Materials provided Start Marker

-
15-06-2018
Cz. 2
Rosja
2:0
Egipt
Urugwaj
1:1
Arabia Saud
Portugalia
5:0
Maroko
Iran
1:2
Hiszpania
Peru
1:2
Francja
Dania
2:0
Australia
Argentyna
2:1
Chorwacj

Materials provided End Marker

• Exercise directions
Restate the full data above, keeping each word intact.

• Reply to the task
-
15-06-2018
Cz. 2
Rosja
2:0
Egipt
Urugwaj
1:1
Arabia Saud
Portugalia
5:0
Maroko
Iran
1:2
Hiszpania
Peru
1:2
Francja
Dania
2:0
Australia
Argentyna
2:1
Chorwacj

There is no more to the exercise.